His statement continues:

“My error in judgment cannot be excused, and I am determined to make amends.

“One aspect of my sentence will be to perform community service. I plan to use that time to help create a regular group support system for families and friends of inmates in area jails and prison in midcoast Maine.

“I deeply regret the harm and embarrassment my actions have brought the religious community and, especially, my friends and colleagues in the Episcopal Diocese of Maine and my bishop. My actions reflect badly on the hundreds of people and clergy who engage in the important work of prison ministry throughout Maine. I hope that my story will draw attention to the vulnerability of inmates in the prison culture and the growing problem of drugs being illegally brought into correctional facilities everywhere.”

The Episcopal Diocese of Maine said at the time of Foote’s arrest that he was immediately placed on administrative leave pending the outcome of the investigation.

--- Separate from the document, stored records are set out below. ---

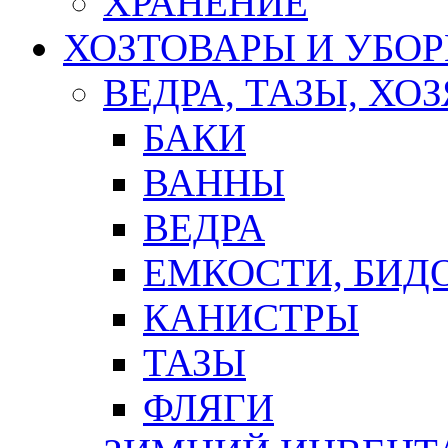
ХРАНЕНИЕ
ХОЗТОВАРЫ И УБО
ВЕДРА, ТАЗЫ, Х
БАКИ
ВАННЫ
ВЕДРА
ЕМКОСТИ, БИД
КАНИСТРЫ
ТАЗЫ
ФЛЯГИ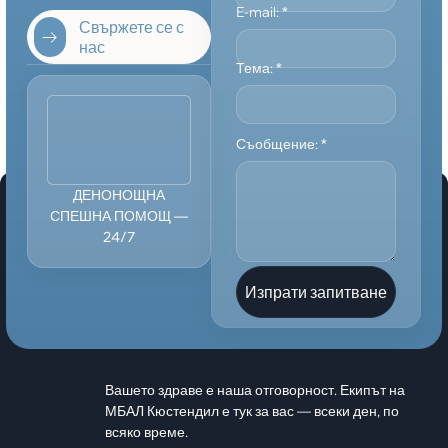
E-mail:
*
Свържете се с
нас
Тема:
*
Съобщение:
*
ДЕНОНОЩНА
СПЕШНА ПОМОЩ —
24/7
Изпрати запитване
Вашето здраве е наша отговорност. Екипът на
МБАЛ Кюстендил е тук за вас — всеки ден, по
всяко време.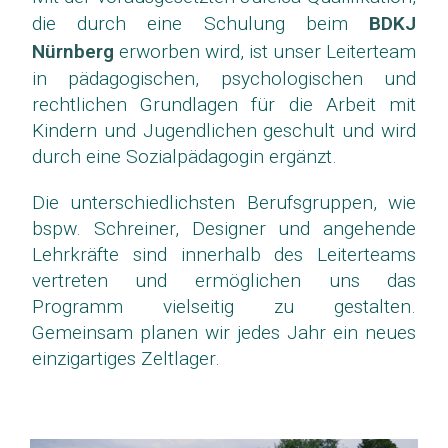
die durch eine Schulung beim
BDKJ
Nürnberg
erworben wird, ist unser Leiterteam
in pädagogischen, psychologischen und
rechtlichen Grundlagen für die Arbeit mit
Kindern und Jugendlichen geschult und wird
durch eine Sozialpädagogin ergänzt.
Die unterschiedlichsten Berufsgruppen, wie
bspw. Schreiner, Designer und angehende
Lehrkräfte sind innerhalb des Leiterteams
vertreten und ermöglichen uns das
Programm vielseitig zu gestalten.
Gemeinsam planen wir jedes Jahr ein neues
einzigartiges Zeltlager.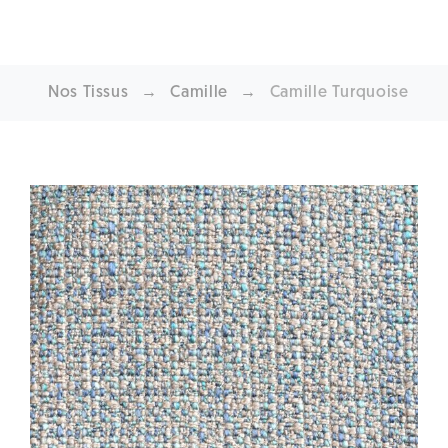
Nos Tissus
→
Camille
→
Camille Turquoise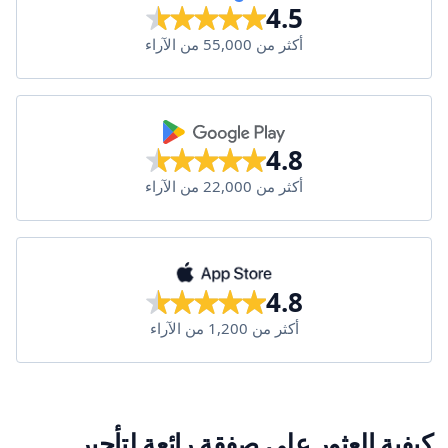
4.5
أكثر من 55,000 من الآراء
4.8
أكثر من 22,000 من الآراء
4.8
أكثر من 1,200 من الآراء
كيفية العثور على صفقة رائعة لتأجير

On Tuesday, Heidi Schott, canon for communications for the diocese, released the following statement, noting that Foote would remain on administrative leave until the church’s disciplinary process is concluded:

“The Episcopal Diocese of Maine welcomes the news of the resolution of the criminal case against Stephen Foote of Bremen, a retired priest currently on administrative leave in this diocese.

“With that portion of the case concluded, the Rt. Rev. Stephen T. Lane, Bishop of Maine, now turns to the resolution of Title IV proceedings, the disciplinary process for clergy that is canonically required by The Episcopal Church.

“Bishop Lane asks that Maine Episcopalians keep all those involved in their prayers as this situation approaches its conclusion.”

A phone call to Avantaggio on Tuesday was not immediately returned.

Stokes said Tuesday that the Attorney General’s office agreed to the plea on the condition that the sentence include “a significant amount of community service” to include Foote spending time “talking about the error of his ways.”